§ **TASK TO CARRY OUT**: The copy must run from the first line of the entries below through the line containing "ró la medalla", restated word for word, with pictures left out.

Transcribed page contents:
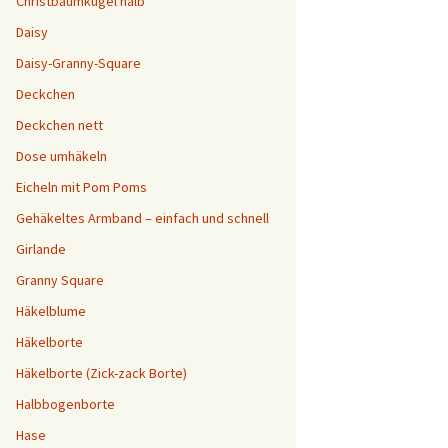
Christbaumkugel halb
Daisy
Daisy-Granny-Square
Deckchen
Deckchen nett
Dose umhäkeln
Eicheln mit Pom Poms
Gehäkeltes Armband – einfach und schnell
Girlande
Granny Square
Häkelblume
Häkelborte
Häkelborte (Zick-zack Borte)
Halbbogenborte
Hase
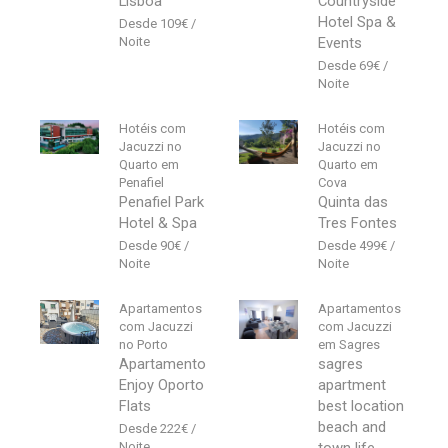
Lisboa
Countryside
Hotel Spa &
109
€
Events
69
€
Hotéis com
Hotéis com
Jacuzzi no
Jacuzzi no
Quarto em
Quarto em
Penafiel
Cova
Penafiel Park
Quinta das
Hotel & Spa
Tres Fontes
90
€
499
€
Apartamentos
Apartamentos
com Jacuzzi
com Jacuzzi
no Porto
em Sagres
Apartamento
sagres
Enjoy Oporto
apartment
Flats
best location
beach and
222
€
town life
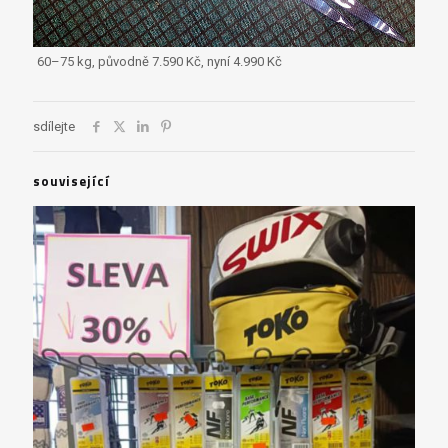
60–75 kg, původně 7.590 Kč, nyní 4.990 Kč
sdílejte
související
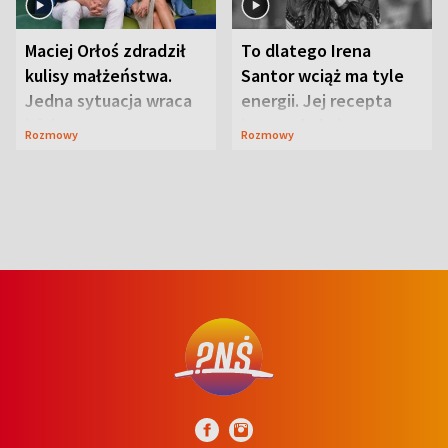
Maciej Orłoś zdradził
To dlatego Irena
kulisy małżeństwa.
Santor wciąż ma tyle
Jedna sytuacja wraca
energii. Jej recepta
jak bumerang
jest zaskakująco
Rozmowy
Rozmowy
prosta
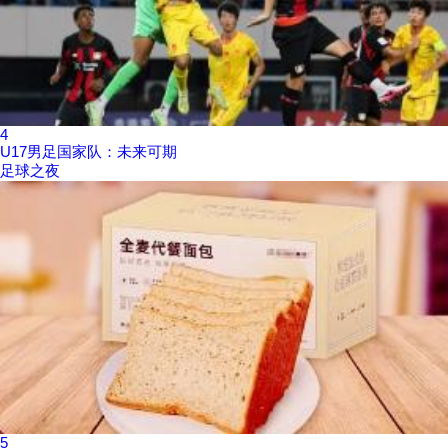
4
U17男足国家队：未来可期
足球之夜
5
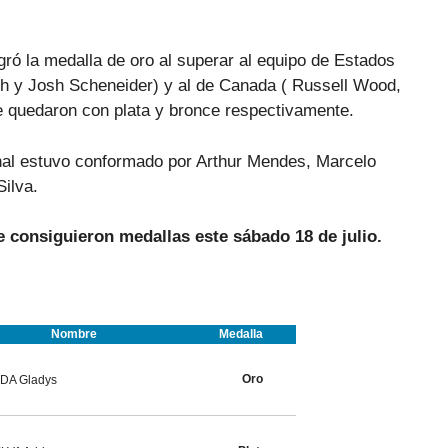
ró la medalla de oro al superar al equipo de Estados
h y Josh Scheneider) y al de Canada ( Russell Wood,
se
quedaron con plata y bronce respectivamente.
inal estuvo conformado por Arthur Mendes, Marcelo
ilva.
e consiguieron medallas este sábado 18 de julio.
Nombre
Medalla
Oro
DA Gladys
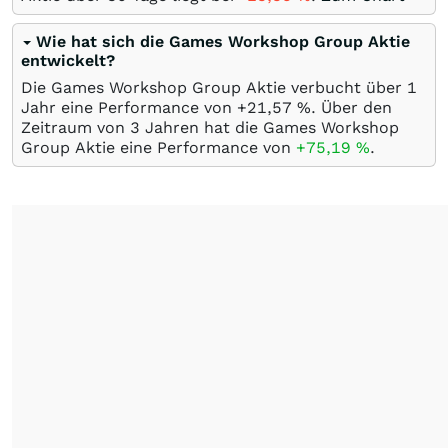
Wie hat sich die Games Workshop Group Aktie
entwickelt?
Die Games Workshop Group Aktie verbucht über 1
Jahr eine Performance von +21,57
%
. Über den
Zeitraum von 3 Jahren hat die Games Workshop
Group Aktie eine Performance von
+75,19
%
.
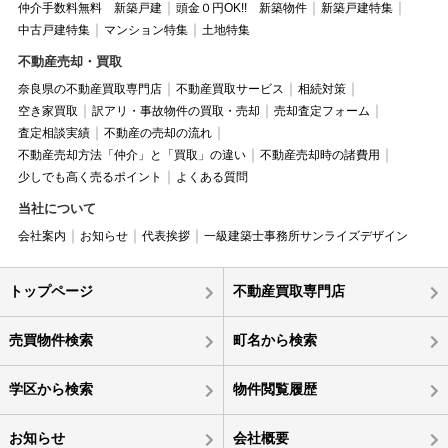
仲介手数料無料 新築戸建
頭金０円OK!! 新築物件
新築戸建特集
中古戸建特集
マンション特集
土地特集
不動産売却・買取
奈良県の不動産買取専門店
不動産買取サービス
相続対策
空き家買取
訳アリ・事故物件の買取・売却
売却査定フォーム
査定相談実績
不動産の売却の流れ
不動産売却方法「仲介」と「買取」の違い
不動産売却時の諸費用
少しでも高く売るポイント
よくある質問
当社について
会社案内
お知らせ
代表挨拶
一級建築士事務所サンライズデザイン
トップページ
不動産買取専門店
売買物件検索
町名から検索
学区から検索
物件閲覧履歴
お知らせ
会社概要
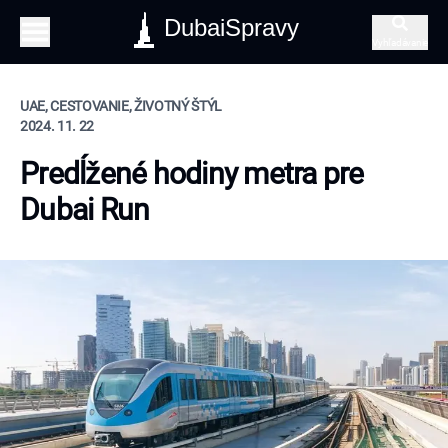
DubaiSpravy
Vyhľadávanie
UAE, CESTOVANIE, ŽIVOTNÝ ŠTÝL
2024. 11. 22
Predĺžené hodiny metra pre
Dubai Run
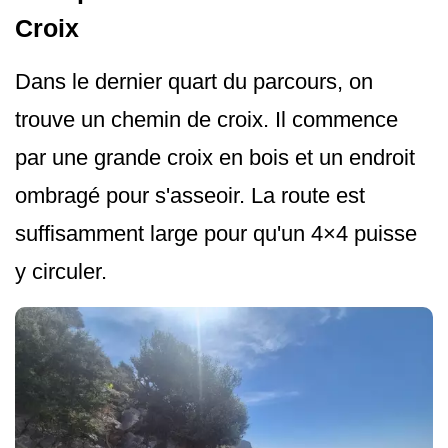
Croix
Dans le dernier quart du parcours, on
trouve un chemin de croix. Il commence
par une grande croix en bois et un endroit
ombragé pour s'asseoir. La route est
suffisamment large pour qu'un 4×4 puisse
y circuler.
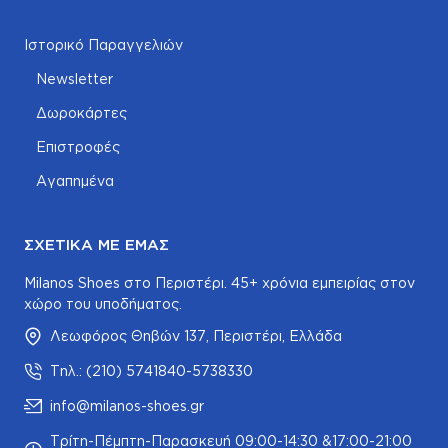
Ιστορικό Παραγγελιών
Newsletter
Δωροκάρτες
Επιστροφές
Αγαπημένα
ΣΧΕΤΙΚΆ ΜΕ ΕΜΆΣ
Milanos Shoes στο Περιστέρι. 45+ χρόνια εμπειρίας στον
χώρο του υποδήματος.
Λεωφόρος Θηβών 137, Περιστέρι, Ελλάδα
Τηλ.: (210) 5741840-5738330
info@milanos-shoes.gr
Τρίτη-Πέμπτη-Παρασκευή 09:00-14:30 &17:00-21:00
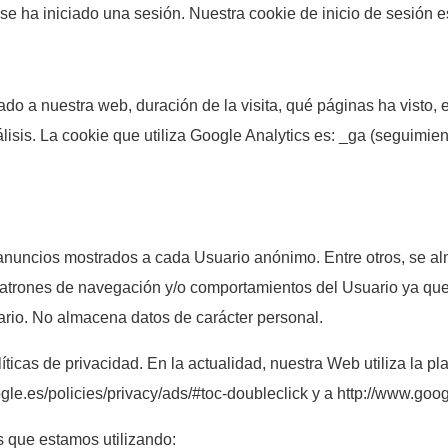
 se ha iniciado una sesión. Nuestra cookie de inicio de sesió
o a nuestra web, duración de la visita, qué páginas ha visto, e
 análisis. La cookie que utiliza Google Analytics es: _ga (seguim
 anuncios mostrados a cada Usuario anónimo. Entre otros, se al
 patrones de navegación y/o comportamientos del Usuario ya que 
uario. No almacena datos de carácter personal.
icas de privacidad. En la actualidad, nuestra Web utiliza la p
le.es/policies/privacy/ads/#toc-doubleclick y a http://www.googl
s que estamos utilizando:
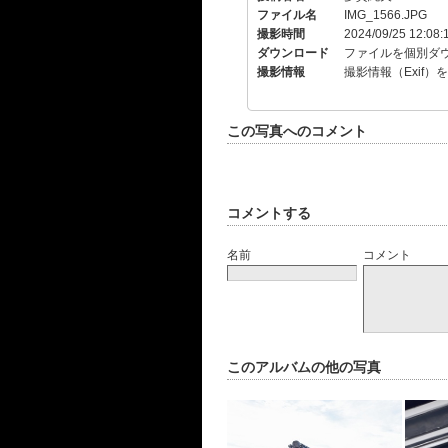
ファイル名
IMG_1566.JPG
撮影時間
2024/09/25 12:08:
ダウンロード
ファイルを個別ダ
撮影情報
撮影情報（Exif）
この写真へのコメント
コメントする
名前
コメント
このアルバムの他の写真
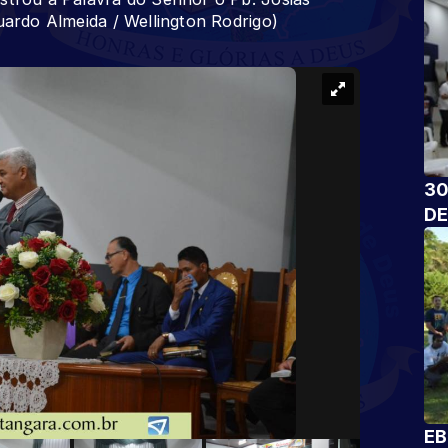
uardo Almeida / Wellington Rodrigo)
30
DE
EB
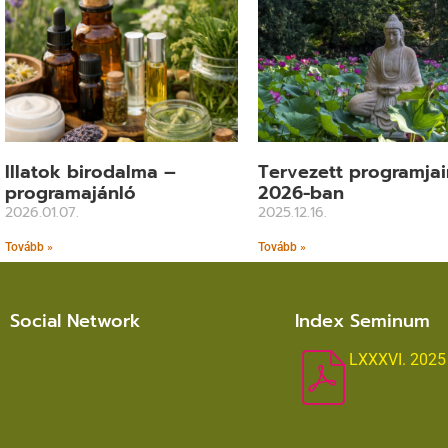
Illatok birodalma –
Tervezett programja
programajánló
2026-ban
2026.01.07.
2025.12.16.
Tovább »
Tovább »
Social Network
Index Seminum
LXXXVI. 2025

§ **TASK RESPONSE**:
Christbaumkugel halb
Daisy
Daisy-Granny-Square
Deckchen
Deckchen nett
Dose umhäkeln
Eicheln mit Pom Poms
Gehäkeltes Armband – einfach und schnell
Girlande
Granny Square
Häkelblume
Häkelborte
Häkelborte (Zick-zack Borte)
Halbbogenborte
Hase
Lisboa
Countryside
Hotel Spa &
109
€
Events
69
€
Hotéis com
Hotéis com
Jacuzzi no
Jacuzzi no
Quarto em
Quarto em
Penafiel
Cova
Penafiel Park
Quinta das
Hotel & Spa
Tres Fontes
90
€
499
€
Apartamentos
Apartamentos
com Jacuzzi
com Jacuzzi
no Porto
em Sagres
Apartamento
sagres
Enjoy Oporto
apartment
Flats
best location
beach and
222
€
town life
60–75 kg, původně 7.590 Kč, nyní 4.990 Kč
sdílejte
související
Maciej Orłoś zdradził
To dlatego Irena
kulisy małżeństwa.
Santor wciąż ma tyle
Jedna sytuacja wraca
energii. Jej recepta
jak bumerang
jest zaskakująco
Rozmowy
Rozmowy
prosta
4
U17男足国家队：未来可期
足球之夜
5
ró la medalla de oro al superar al equipo de Estados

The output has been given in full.